Gunshots earlier in the evening concerned him. He had heard them just minutes before the diesel pickup passed by. Actually, anytime he heard shots, his nerves went on high alert. Not because he was worried for himself, that he’d take a bullet or spray of buckshot to the face. No, he was proficient enough to defend himself against an attack of that nature.
And he was, quite frankly, content rubbing shoulders with those less-than-alive. They were rather sluggish, most of them. Inattentiveness, carelessness—those were the real dangers.
If he couldn’t see undead coming, he could typically hear them. Or sometimes smell them. For supposedly being dead (according to the news reports), their pungency really didn’t bloom until they were truly killed. It was almost as if they’d been preserved, dipped in formaldehyde or something. Glaze-covered donuts, but not near as sweet. That walked. And bit the living.

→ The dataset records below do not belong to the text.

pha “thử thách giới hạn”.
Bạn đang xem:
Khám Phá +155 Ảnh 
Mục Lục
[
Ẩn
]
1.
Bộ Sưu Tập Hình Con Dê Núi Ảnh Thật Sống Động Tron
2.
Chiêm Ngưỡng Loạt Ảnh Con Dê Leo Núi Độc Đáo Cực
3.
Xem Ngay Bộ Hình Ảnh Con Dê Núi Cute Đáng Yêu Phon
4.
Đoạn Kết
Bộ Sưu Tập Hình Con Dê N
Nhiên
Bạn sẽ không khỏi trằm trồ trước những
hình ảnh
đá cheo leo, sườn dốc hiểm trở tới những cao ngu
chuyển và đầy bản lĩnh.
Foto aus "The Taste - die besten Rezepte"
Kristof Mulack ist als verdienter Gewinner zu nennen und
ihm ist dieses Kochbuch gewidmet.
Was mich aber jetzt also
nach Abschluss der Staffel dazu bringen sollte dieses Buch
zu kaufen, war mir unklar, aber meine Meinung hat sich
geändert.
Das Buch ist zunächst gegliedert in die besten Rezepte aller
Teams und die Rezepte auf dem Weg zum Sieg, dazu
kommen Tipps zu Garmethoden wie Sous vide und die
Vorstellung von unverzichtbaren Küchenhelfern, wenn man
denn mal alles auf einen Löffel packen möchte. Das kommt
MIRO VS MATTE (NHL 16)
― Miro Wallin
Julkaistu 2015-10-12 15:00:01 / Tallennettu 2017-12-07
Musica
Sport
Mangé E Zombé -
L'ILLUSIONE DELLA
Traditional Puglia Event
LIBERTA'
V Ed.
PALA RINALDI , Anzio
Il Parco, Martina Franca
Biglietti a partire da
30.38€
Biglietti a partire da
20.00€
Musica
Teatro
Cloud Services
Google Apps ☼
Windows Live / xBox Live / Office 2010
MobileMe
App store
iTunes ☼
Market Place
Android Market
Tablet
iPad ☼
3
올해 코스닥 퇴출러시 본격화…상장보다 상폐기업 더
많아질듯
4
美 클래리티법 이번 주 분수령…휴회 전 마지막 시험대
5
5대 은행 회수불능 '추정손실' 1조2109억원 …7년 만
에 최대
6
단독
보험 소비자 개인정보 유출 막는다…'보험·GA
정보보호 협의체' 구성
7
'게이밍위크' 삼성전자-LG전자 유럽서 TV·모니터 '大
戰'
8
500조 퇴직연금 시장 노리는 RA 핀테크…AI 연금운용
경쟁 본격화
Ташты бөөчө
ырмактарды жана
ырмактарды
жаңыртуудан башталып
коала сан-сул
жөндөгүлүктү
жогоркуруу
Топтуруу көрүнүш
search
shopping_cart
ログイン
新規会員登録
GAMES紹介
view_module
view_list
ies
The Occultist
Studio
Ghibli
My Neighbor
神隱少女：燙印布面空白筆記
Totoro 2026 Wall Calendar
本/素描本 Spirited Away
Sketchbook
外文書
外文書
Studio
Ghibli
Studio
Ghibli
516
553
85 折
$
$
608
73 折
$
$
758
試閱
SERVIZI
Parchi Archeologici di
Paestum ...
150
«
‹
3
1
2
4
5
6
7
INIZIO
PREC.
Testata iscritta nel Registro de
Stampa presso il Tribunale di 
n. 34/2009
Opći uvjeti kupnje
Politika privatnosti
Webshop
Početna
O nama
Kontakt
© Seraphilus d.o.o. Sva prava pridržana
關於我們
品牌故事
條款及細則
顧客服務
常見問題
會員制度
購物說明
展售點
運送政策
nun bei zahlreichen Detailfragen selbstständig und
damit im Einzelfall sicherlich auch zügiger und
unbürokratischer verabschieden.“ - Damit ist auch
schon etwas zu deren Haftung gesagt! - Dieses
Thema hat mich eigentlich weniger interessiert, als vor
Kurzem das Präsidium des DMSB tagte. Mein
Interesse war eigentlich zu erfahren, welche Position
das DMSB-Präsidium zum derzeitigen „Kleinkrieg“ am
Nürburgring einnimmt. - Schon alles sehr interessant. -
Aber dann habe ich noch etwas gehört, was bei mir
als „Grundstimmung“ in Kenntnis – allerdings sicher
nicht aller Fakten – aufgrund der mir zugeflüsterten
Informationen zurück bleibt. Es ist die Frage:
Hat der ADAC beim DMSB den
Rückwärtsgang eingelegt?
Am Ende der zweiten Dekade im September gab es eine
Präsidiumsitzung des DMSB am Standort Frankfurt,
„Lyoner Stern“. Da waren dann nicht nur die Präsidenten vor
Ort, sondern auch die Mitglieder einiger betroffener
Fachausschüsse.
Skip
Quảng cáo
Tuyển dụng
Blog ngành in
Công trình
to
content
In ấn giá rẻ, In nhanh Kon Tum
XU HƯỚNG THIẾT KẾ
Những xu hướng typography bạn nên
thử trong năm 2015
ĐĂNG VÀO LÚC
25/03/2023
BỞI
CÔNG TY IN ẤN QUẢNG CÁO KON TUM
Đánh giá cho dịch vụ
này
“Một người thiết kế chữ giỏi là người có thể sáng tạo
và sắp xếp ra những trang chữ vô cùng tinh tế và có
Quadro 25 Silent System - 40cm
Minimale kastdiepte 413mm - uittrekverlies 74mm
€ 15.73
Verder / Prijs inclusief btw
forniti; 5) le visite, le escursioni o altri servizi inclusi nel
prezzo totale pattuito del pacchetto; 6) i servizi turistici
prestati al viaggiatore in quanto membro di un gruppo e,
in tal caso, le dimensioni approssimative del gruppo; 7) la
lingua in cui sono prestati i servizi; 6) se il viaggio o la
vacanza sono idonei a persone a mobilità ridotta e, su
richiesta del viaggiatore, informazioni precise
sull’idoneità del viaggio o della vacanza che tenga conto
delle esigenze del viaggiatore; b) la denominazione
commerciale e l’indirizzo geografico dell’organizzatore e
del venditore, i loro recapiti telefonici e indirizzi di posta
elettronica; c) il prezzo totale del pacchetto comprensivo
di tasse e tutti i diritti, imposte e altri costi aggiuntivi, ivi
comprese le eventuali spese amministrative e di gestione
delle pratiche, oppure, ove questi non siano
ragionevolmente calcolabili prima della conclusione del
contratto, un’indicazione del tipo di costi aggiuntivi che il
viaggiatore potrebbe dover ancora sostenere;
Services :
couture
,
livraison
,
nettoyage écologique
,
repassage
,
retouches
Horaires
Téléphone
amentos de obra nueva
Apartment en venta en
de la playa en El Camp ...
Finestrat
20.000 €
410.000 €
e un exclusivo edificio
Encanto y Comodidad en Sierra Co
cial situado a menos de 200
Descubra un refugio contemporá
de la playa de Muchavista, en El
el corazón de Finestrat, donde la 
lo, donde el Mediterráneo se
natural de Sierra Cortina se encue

But once put down for good, they reeked to high heaven. Absolutely odious. It was as though the decay process was accelerated, squared. Cubed. Something. It was horrible. And he couldn’t let that happen to her, his Kate. It was his Kate that concerned him.
His Kate.
When they met ten years ago, he deemed it not simply fortuitous, but rather a relationship ordained by heaven itself. She was perfect in his eyes, not a blemish inside or out. She was his everything. She understood him, she got him. Loved him. Only him. And when she fell ill, he prayed hard to that same heaven that had brought them together under the most perfect of circumstances to fix her. Make her better.
But then that heaven, that same benign bliss above, reneged on the agreement. It wasn’t the same halcyon heaven he used to thank everyday. Like the biters that now roamed the woods, it was still up there, pretending to be alive. And he no longer wanted anything to do with it, would hawk on it if he could spit that far. The pearly gates could burn for a thousand years for all he cared. Then he wouldn’t waste his precious saliva, wouldn’t want to risk putting out the condign flames.
When he found her, he would take care of her, until heaven changed its mind and fixed her. Made her better. He would not give her up. God help anyone who tried to stop him.
He pulled a Ruger Vaquero .357 pistol from his hip, cocked the hammer, pointed, fired. Thud. He normally didn’t let them get that close.
Can’t get careless, lackadaisical. Pay fucking attention. Get on task.
The muzzle flash didn’t affect his eyes too badly. They’d be readjusted in a moment. He made a mental note.
Thirteen. Six on one hand, seven on the other.
It was good to know, to keep up with how many shots he had left. Life and death, actually. He kept more bullets on his belts, but it was important to know where his defenses stood.
He’d learned early on his searches to aim for the head. Much more permanent … quick … humane. He made the discovery after emptying one pistol and half the other into one of the biters. Reluctantly, it had finally gone down. And he’d done enough damage, practically tore it in half, that it didn’t get back up. But it writhed, hissing, for a good while afterwards before it finally succumbed. The next one he took down with one shot to the head. Lesson learned.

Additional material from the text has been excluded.